Best Database for openEHR

erik.sundvall · 30 December 2019 09:34

(Readers more interested in NoSQL openEHR storage solutions than “reading issues” can skip all the way to the bullet list of three papers near the end of this post.)

Hi Bert!

Did you actually read through our XML-related papers or just look at the graphs?

What would you say the papers conclude that you actually do not agree with? If you claim the publication to be a mistake rather than your possibly mistaken way of reading it, then you need to first read and then motivate your claims. Or just re-read and be happy and satisfied to find that they actually do not bash XML-databases in general.

Our first XML paper - the one you are likely referring to:

Performance of XML Databases for Epidemiological Queries in Archetype-Based EHRs http://www.ep.liu.se/ecp/070/009/ecp1270009.pdf
A reader that does not note that it is ad-hoc epidemiological population-wide querying we primarily explore will likely miss most points of the entire paper. (We follow through in later papers showing solutions for that use case, solutions that simultaneously cater for “normal” clinical one-patient-at-a-time EHR usage).
From abstract: “For individual focused clinical queries where patient ID was specified the response times were acceptable. This study suggests that the tested XML database configurations without further optimizations are not suitable as persistence mechanisms for openEHR-based systems in production if population-wide ad hoc querying is needed.” (Note the word “if” in the last sentence.)
The paper does not primarily attempt to compare openEHR XML DBs to the non-openEHR RDBMS in general. The paper primarily explores size and speed comparing different XML approaches. The RDBMS with real patient data is primarily a data source to generate large amounts of realistic/real test data. The measurements from the simpler RDBMS (also without query specialized indexing) is just a baseline. Quote from the paper “More information is also added to the openEHR data such as context, auditing, archetype ids an so on, which was not present in the anonymized SISCOLO [RDBMS] database. The size of the three sets of XML documents are respectively 556 MBytes, 2.8 GBytes and 23 GBytes. Therefore it is not a surprise that the sizes of the XML databases are much larger than the corresponding SQL database. However it is interesting to notice that the XML database systems differ greatly in the size of the generated databases with BaseX being the most space saving of all…”

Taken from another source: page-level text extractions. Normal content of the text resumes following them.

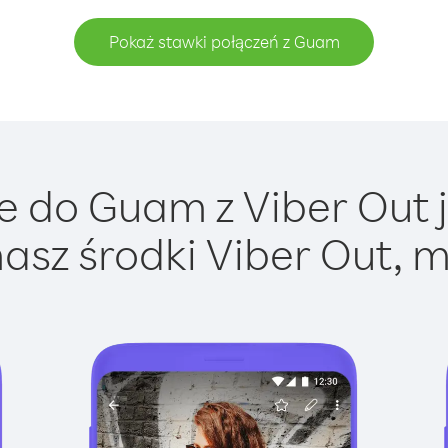
Pokaż stawki połączeń z Guam
 do Guam z Viber Out j
asz środki Viber Out, m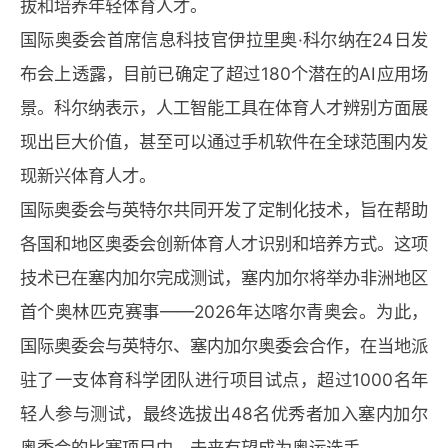
拔和培养年轻体育人才。
国际奥委会首席信息科技官伊拉里奥·科尔纳在24日发
布会上透露，目前已确定了超过180个潜在的AI应用场
景。科尔纳表示，人工智能工具在体育人才辨别方面展
现出巨大价值，甚至可以通过手机软件在全球范围内发
现新兴体育人才。
国际奥委会与英特尔共同开发了定制化技术，旨在帮助
各国和地区奥委会创新体育人才识别和培养方式。这项
技术已在塞内加尔完成测试，塞内加尔将举办非洲地区
首个奥林匹克赛事——2026年达喀尔青奥会。为此，
国际奥委会与英特尔、塞内加尔奥委会合作，在当地派
驻了一支体育科学团队进行项目试点，超过1000名年
轻人参与测试，最终选拔出48名优秀者加入塞内加尔
奥委会的比赛项目中，未来有望成为奥运选手。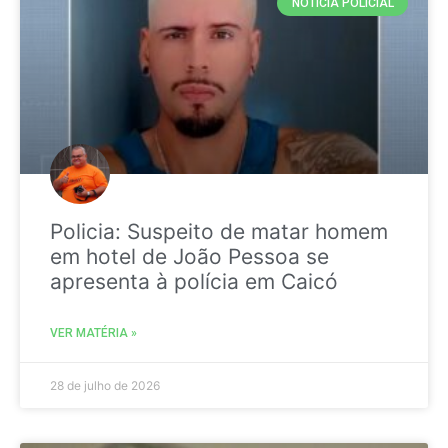
NOTICIA POLICIAL
Policia: Suspeito de matar homem
em hotel de João Pessoa se
apresenta à polícia em Caicó
VER MATÉRIA »
28 de julho de 2026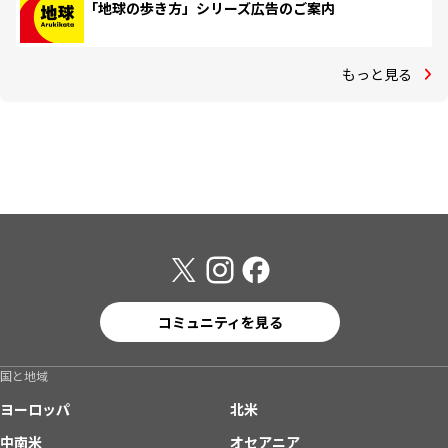
「地球の歩き方」シリーズ広告のご案内
もっと見る
コミュニティを見る
国と地域
ヨーロッパ
北米
中南米
オセアニア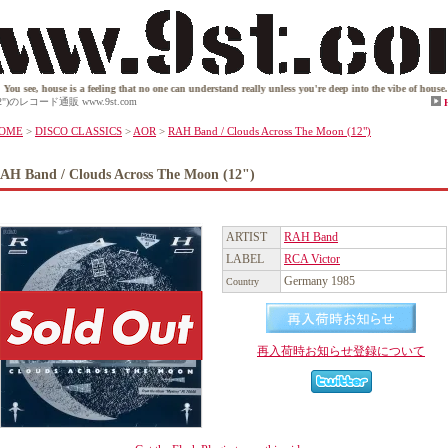
is a feeling that no one can understand really unless you're deep into the vibe of house. House is an
n (12")のレコード通販 www.9st.com
OME
>
DISCO CLASSICS
>
AOR
>
RAH Band / Clouds Across The Moon (12")
AH Band / Clouds Across The Moon (12")
ARTIST
RAH Band
LABEL
RCA Victor
Germany 1985
Country
再入荷時お知らせ登録について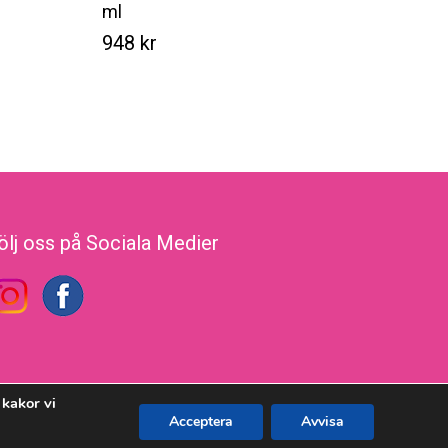
ml
948
kr
Kr
948
ölj oss på Sociala Medier
kakor vi
Acceptera
Avvisa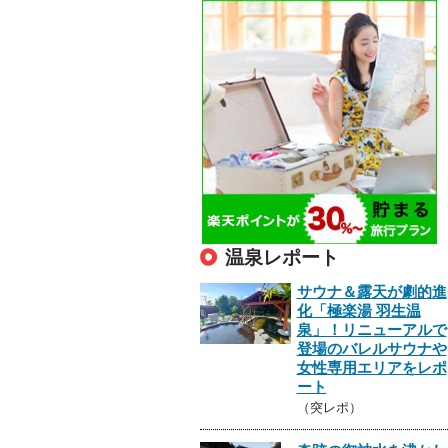
温泉レポート
サウナ＆露天が劇的進
化「極楽湯 羽生温
泉」！リニューアルで
登場のバレルサウナや
女性専用エリアをレポ
ート
（突レポ）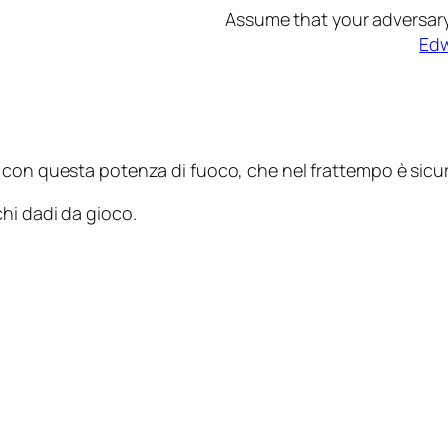
Assume that your adversary 
Edw
 con questa potenza di fuoco, che nel frattempo è si
hi dadi da gioco.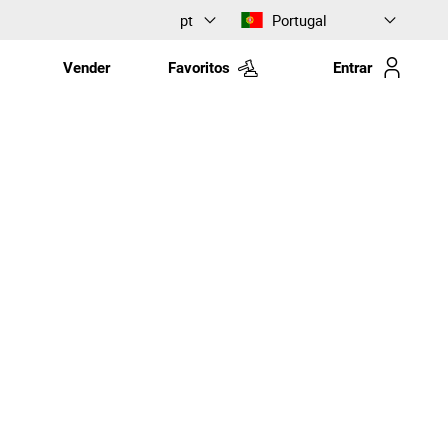
pt
Portugal
Vender
Favoritos
Entrar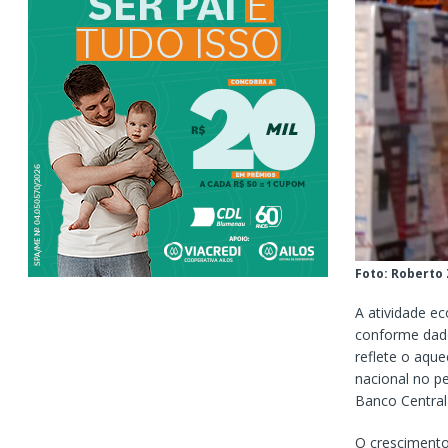
Foto: Roberto
A atividade e
conforme dado
reflete o aqu
nacional no pe
Banco Central
O crescimento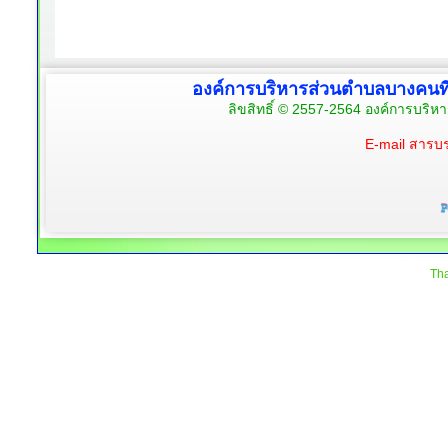
องค์การบริหารส่วนตำบลบางคนท
ลิขสิทธิ์ © 2557-2564 องค์การบริห
E-mail สาร
Tha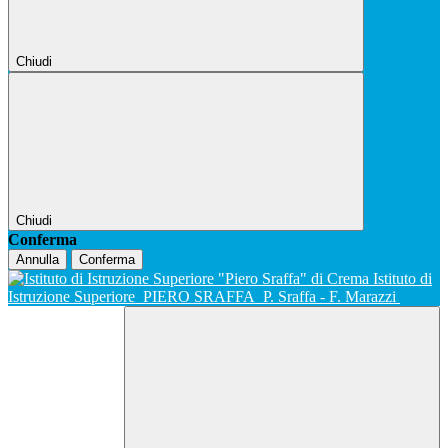
Chiudi
Chiudi
Conferma
Annulla
Conferma
Istituto di
Istruzione Superiore
PIERO SRAFFA
P. Sraffa - F. Marazzi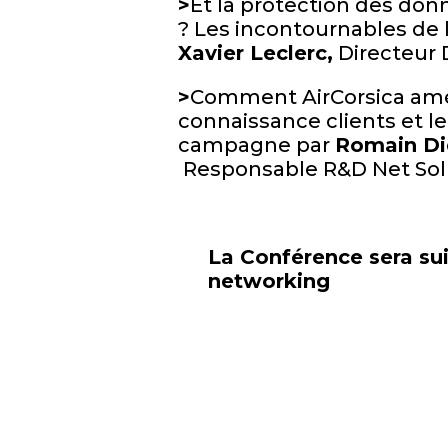
>
Et la protection des do
? Les incontournables de 
Xavier Leclerc,
Directeur
>
Comment AirCorsica amé
connaissance clients et le
campagne par
Romain Did
Responsable R&D Net Sol
La Conférence sera sui
networking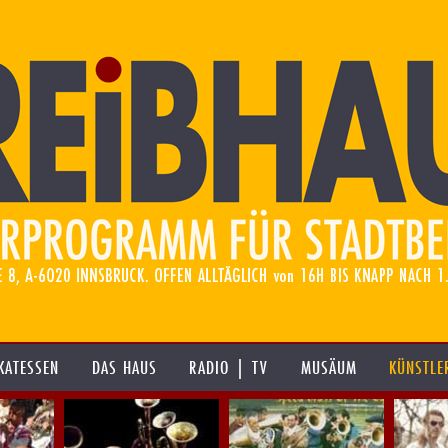
KATESSEN
DAS HAUS
RADIO | TV
MUSÄUM
KÜNSTLE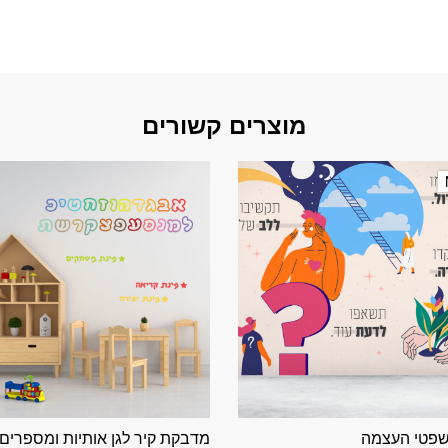
מוצרים קשורים
פטי העצמה
מדבקת קיר לגן אותיות ומספרים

That we said “nothing” about indexes is plain wrong. The paper says:

“No indexes besides those that are already built-in in the XML databases were created, because we were most interested in ad hoc queries for which it is not known in advance which indexes should be used, and which is a very common use case in health care research. Thus, in the XML databases, no assumptions were made about the kinds of query that would be made.”
"The way the openEHR archetypes are designed and the nature of data values that are stored in the database make the automatically generated indexes in the databases inefficient. The archetypes usually have many attributes with the same value, for instance almost all archetypes have an archetype node id equal to “at0001” and the database used in this study has mainly coded values with few options to choose from. This makes xml text and attribute indexes point to a huge number of entries in the database, leading to long inspection of documents in order to return the results. How to best handle querying of the relatively deep openEHR tree structures, often with repeated path segment identifiers, is an interesting topic for future research. "

A proper reading would come to the useful conclusion that BaseX was the most interesting of tested databases and that it works fine for many one-patient-at-a-time use cases, but slow for the tricky use cases of ad-hoc epidemiology queries.

Later XML and NoSQL-related papers:

Comparing the Performance of NoSQL Approaches for Managing Archetype-Based Electronic Health Record Data https://journals.plos.org/plosone/article?id=10.1371/journal.pone.0150069 (Here a NoSQL approach, Couchbase, including full openEHR datamodel content beats an RDBMS in many ad-hoc-population-query cases)
ORBDA: An open EHR benchmark dataset for performance assessment of electronic health record servers https://journals.plos.org/plosone/article?id=10.1371/journal.pone.0190028 (Here you get a huge dataset in openEHR-format to play with, and as a side finding a hint that ElasticSearch is Worth exploring further.)
Querying Archetype-Based Electronic Health Records Using Hadoop and Dewey Encoding of openEHR Models http://ebooks.iospress.nl/publication/46372 (How to optimize archetype aware indexing in systems based on relational algebra, for exampe RDBMs and Hadoop)

To avoid mistakes, please read the entire mentioned papers BEFORE possibly commenting or concluding things about them.